- [ABOUT THIS TASK]: Find every line below where the string "งหาคม" shows up, and copy those lines.

- [RECORDS PROVIDED]:
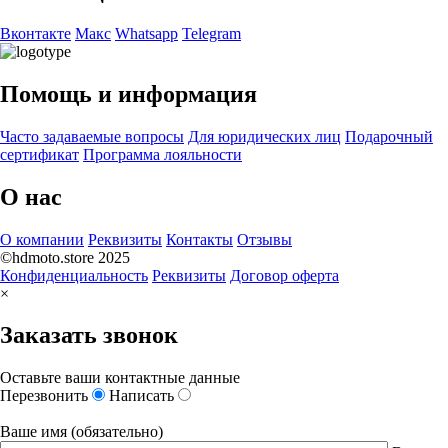
Вконтакте
Макс
Whatsapp
Telegram
Помощь и информация
Часто задаваемые вопросы
Для юридических лиц
Подарочный
сертификат
Программа лояльности
О нас
О компании
Реквизиты
Контакты
Отзывы
©hdmoto.store 2025
Конфиденциальность
Реквизиты
Договор оферта
×
Заказать звонок
Оставьте ваши контактные данные
Перезвонить
Написать
Ваше имя (обязательно)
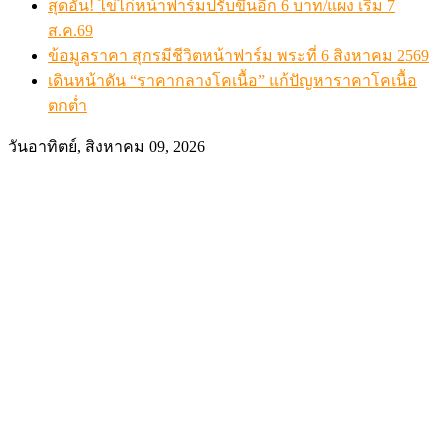
สุดอั้น! ไข่ไก่หน้าฟาร์มปรับขึ้นอีก 6 บาท/แผง เริ่ม 7
ส.ค.69
ข้อมูลราคา สุกรมีชีวิตหน้าฟาร์ม พระที่ 6 สิงหาคม 2569
เดินหน้าดัน “ราคากลางโคเนื้อ” แก้ปัญหาราคาโคเนื้อ
ตกต่ำ
วันอาทิตย์, สิงหาคม 09, 2026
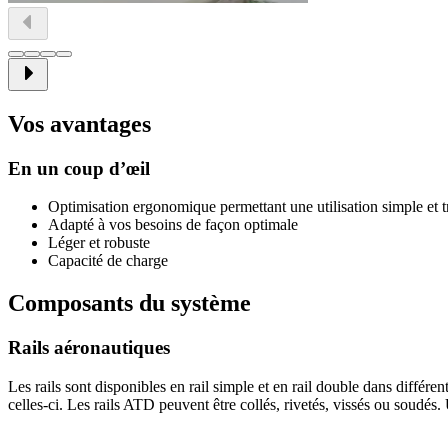
Vos avantages
En un coup d’œil
Optimisation ergonomique permettant une utilisation simple et t
Adapté à vos besoins de façon optimale
Léger et robuste
Capacité de charge
Composants du système
Rails aéronautiques
Les rails sont disponibles en rail simple et en rail double dans différen
celles-ci. Les rails ATD peuvent être collés, rivetés, vissés ou soudés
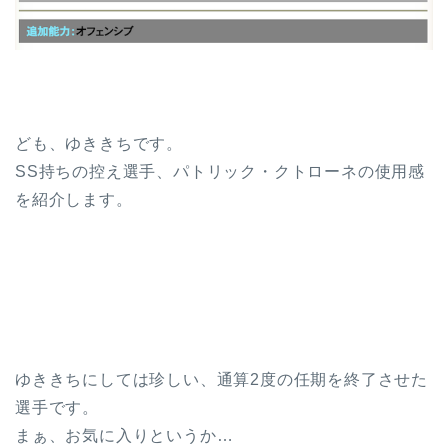
ども、ゆききちです。
SS持ちの控え選手、パトリック・クトローネの使用感
を紹介します。
ゆききちにしては珍しい、通算2度の任期を終了させた
選手です。
まぁ、お気に入りというか…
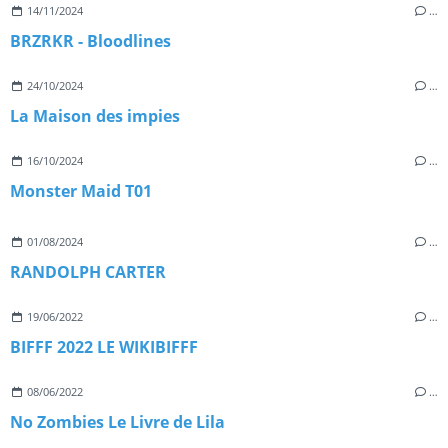
14/11/2024
…
BRZRKR - Bloodlines
24/10/2024
…
La Maison des impies
16/10/2024
…
Monster Maid T01
01/08/2024
…
RANDOLPH CARTER
19/06/2022
…
BIFFF 2022 LE WIKIBIFFF
08/06/2022
…
No Zombies Le Livre de Lila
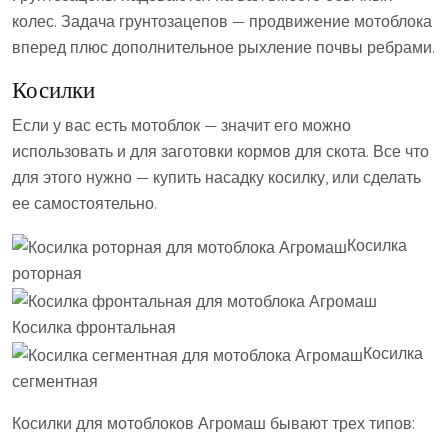
колес. Задача грунтозацепов — продвижение мотоблока
вперед плюс дополнительное рыхление почвы ребрами.
Косилки
Если у вас есть мотоблок — значит его можно
использовать и для заготовки кормов для скота. Все что
для этого нужно — купить насадку косилку, или сделать
ее самостоятельно.
Косилка
роторная
Косилка фронтальная
Косилка
сегментная
Косилки для мотоблоков Агромаш бывают трех типов:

- [OUTPUT BELOW]:
ข้อมูลราคา สุกรมีชีวิตหน้าฟาร์ม พระที่ 6 สิงหาคม 2569
วันอาทิตย์, สิงหาคม 09, 2026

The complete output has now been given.